Читаем Одиссея последнего романтика полностью

Россия, дорогая Россия, неужели ты не дашь пышную эпоху миру, когда даже и то, что недоставало тебе прежде, — политическое движение умом, — нынче тебе дано, и семена этой жизни неугасимы никакой временной усталостью? Неужели ты перейдешь прямо из безмолвия в шумное и безличное царство масс? В безличность не эпическую, не в царство массы бытовой русской, а в безличность и царство массы европейской, петербургской, в безличность торгашескую, физико-химическую и чиновничью?

Аполлон Григорьев был и сам лицо,

и все сочинения его дышали особенностью, и несколько недосказанное направление его было искание прекрасного в русской жизни и риском творчестве.

Ап.

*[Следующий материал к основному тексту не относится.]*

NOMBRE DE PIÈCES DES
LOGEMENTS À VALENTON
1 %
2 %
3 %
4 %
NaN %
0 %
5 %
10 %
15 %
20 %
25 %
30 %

Григорьев хотел и старался дополнить во «Времени» и в «Якоре» то, что, по его мнению, недоставало строгим славянофилам (которых он высоко ценил) для всесторонней оценки русской жизни.

Пока все еще трепетало перед тем внезапным порождением прежнего либерализма, которое уже и запоздалому пониманию европейцев теперь известно под именем «нигилизма русских», — Григорьев продолжал служить прекрасному; не тому только прекрасному, что зовут «искусством» и что цветет на жизни, как легкий цвет на крепком дереве, но прекрасному самой жизни, прекрасному в мире современных движений, в мире политических учений, в мире борьбы. Идеал Добролюбова и его друзей не мог не быть ненавистен ему; но оттого, что сокол высиживает куриные яйца, сокол не перестанет быть смелой и ловкой птицей, и Григорьев уважал Добролюбова как лицо и деятеля. Но в то же время он решался защищать юродивых в «Якоре» и, основательно утверждая, что прекрасное в книге прекрасно и в жизни,

указывал на задушевные изображения в наших повестях этих лиц, неподходящих под утилитарную классификацию.

Эта критическая всесторонность вредила Ап. Григорьеву; его не понимали; имя его никогда не было популярно; на многих грошевых устах это имя возбуждало улыбку, иногда презрения, иногда мудрой благосклонности к бедному безумцу.

Иные в его статьях находили нечто тайно-растленное; они были не совсем не правы. Для себя лично он предпочитал ширину духа — его чистоте. В статьях его было веяние, схожее с той струей, которая пробегает по сочным и судорожным сочинениям Мишле. Но он не скрывал этого ни от себя, ни от других; не боялся подобного обвинения. Он знал, что в полной жизни прекрасно и полезно не одно только интенсивное, строгое и чистое; он знал, что и в мире гражданских учений нужны не только политический, нравственный и религиозный аскетизм, но и широкие критические взгляды, которые в одно и то же время и выше и ниже временно-практических настроений. Ап. Григорьев становился к своему времени в положение историческое. Подобно тому, как хороший современный француз равно ценит в прошедшем и Босюэтта, и Мольера, и Рабле, и Кальвина, как англичанин одинаково считает украшением английской истории и кавалеров и пуритан, — так и Ап. Григорьев равно умел своей художественно-русской душой обращаться и к славизму, и православию, и к притупившемуся у нас (вероятно, на время) философскому пониманию, и к железным проявлениям материализма, того материализма, который хотя по содержанию не русский, не немецкий, не французский, а всемирный, но которого приемы — как бы грубы они ни были — мы должны признать вполне русскими.

«Он сам не знает, чего хочет!» — говорили про Григорьева.

Один молодой и умеренный либерал, не совсем дурак, но, конечно, и не умный, сказал мне в Петербурге: «Охота вам читать эту мертвечину

—Ап. Григорьева!»

Я скоро после этого перестал с ним видеться, так как он мне стал гадок своей казенной честностью, казенными убеждениями, казенной добротой, казенным умом.

Не порок в наше время страшен; страшна пошлость, безличность! Безличность бытовая, безличность, согнутая под ярко национальное ярмо, — почтенна и плодоносна, но бесплодна и жалка наша общеевропейская пошлость!